As their numbers rise, the growth of
small businesses is critical to the lending
business. The banks’ goal: help local
businesses thrive while ensuring that
depositor’s assets are safeguarded in
well-run and prudent investments. Too
often, however, the small business
owner does not understand how to
secure the credit needed to jump-start or
sustain his operation.
“It comes down to understanding what
a lender is looking for: the tools that he
needs to make a risk assessment decision,” says Frank Briggs, senior vice
president and manager of business banking at ViewPoint Bank.
Smart Business spoke with Briggs
about some of the do’s and don’ts of
commercial borrowing and how to
obtain the right loan at the right price.

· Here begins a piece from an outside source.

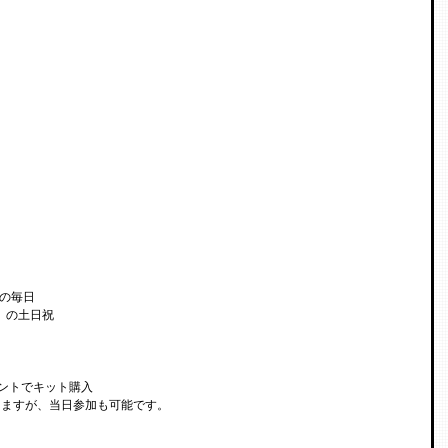
）の毎日
日）の土日祝
ロントでキット購入
しますが、当日参加も可能です。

Is getting a commercial loan as simple as
filling out a loan application?
That’s one part of it. Remember, banks
are competitive in their desire to establish credit for their clientele, yet so many
customers fail to understand what a
lender is looking for.
The biggest issue is being able to
demonstrate that you already have good
credit. Paramount in a person’s ability to
get business credit is the strength of his
or her individual credit score, which is a
great measure of an ability to repay a
business loan.
In most owner-managed companies,
the owner manages the cash flow of the
business. Of course, we look at a company’s revenue, its accounts receivable,
marketing strategy and other elements
of the operation to determine the
strength of the business.
But we also look at how the owner-manager manages the cash flow in his
personal life. Does he pay his bills on
time and in full? Does he live within his means? Such factors are great indicators
of how well he might run his own business. If the history of performance on
the personal side is satisfactory, then we
look at the business’s trends in revenue,
profitability and debt to equity.
How could a person who knows how to run
a business not understand the elements of
securing credit?
Many business owners know the nuts
and bolts of their industry but are not
trained in banking.
You could say that there is an entire
spectrum of knowledge on how best to
secure credit. Some are extremely
knowledgeable about available sources
of funds and how to qualify. But others
are so busy concentrating on their business that they have not gained the tools
to understand a lender’s mindset. A
simple example is a case in which a
client approaches us for a line of credit — a term he hears frequently at
social gatherings, in advertisements
and from his business peers. But even
after counseling, he realizes that an
equipment loan to buy a delivery truck
is necessary. What we do is to uncover the true purpose of the need and direct
a customer to the right facility, often at
better rates and terms than he originally figured.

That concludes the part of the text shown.